§ **Task goal**
Scan the entries below for the word "Show", then copy each line that holds it.

START Records for the task

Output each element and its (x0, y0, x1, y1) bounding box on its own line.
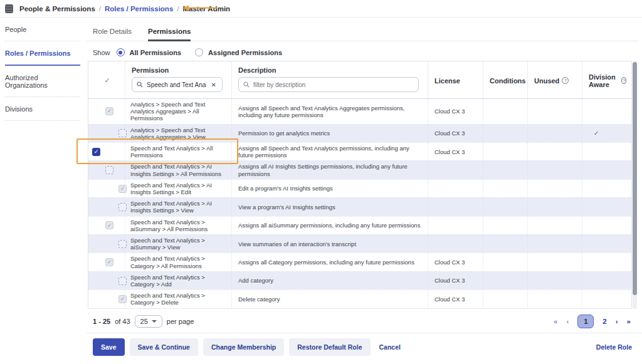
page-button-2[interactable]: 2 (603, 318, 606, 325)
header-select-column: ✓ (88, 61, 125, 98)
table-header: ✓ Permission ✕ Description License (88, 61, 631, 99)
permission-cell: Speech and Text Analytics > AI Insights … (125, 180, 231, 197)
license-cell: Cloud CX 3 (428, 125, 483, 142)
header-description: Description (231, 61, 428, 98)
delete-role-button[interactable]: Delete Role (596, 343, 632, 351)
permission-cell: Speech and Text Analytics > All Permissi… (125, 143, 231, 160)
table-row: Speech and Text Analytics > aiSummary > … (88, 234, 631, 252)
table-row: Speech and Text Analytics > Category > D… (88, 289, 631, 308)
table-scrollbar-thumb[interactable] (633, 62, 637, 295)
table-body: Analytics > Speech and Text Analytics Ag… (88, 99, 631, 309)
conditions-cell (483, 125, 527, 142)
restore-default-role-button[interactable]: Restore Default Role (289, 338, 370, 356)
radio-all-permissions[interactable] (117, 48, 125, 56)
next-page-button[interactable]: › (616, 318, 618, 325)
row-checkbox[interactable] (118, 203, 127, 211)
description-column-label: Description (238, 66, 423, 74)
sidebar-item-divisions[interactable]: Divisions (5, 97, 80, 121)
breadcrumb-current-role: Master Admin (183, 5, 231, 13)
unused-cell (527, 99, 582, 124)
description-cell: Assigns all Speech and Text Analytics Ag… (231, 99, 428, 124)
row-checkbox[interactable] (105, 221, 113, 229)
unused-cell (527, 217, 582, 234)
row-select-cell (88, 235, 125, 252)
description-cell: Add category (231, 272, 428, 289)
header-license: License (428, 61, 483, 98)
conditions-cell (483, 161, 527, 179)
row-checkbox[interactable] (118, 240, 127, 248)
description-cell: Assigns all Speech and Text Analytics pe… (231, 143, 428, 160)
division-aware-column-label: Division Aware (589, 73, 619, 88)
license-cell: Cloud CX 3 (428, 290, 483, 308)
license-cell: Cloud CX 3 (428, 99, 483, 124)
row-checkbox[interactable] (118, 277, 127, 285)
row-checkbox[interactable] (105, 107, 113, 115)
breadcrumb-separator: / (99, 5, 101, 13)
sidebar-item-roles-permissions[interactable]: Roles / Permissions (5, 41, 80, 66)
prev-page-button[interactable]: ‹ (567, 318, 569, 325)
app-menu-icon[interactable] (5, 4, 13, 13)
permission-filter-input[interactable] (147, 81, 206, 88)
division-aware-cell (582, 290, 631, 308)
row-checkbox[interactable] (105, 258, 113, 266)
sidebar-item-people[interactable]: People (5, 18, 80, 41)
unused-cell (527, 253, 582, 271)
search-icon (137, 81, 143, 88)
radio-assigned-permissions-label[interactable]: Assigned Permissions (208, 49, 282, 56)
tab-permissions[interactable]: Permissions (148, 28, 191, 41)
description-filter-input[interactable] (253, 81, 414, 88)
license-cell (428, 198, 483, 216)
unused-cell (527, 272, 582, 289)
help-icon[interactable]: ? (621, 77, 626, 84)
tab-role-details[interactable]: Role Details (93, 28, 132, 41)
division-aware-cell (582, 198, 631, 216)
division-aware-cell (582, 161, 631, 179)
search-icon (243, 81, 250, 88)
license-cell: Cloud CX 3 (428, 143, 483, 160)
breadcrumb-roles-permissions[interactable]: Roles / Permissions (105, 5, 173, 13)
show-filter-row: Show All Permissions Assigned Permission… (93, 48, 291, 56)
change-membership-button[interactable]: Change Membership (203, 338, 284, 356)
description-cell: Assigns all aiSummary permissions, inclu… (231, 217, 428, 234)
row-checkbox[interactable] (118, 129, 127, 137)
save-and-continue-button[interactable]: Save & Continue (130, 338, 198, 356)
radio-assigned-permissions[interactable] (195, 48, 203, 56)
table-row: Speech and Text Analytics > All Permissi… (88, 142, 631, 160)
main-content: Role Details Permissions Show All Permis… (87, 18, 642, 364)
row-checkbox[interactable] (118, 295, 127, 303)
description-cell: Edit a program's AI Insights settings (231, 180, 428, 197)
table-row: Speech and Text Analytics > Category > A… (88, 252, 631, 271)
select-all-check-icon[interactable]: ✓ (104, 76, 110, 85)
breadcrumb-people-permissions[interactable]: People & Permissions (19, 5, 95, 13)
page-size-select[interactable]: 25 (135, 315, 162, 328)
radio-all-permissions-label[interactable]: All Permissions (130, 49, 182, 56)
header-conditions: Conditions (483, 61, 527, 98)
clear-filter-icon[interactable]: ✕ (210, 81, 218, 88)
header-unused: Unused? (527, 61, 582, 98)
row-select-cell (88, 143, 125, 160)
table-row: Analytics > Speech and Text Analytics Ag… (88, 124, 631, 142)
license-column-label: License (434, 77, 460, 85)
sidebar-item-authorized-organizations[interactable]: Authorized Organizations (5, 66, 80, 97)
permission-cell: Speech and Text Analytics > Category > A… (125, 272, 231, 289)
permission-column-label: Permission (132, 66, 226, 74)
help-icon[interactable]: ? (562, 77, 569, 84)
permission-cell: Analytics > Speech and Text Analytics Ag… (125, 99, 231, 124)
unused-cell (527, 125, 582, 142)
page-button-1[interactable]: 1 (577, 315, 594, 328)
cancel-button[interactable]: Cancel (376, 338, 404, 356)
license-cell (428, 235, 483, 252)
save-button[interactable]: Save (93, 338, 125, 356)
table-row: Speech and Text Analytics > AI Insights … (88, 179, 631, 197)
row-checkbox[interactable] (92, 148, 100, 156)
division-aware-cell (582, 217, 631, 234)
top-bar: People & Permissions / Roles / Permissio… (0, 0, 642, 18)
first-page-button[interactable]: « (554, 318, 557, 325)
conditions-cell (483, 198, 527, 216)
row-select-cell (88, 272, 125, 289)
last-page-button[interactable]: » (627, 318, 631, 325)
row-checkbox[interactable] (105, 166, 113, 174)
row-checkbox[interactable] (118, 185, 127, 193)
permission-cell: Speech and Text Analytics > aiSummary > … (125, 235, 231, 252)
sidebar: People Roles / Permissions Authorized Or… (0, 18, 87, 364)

END Records for the task

§ **Exercise answer**
show-filter-row: Show All Permissions Assigned Permission… (93, 48, 291, 56)
main-content: Role Details Permissions Show All Permis… (87, 18, 642, 364)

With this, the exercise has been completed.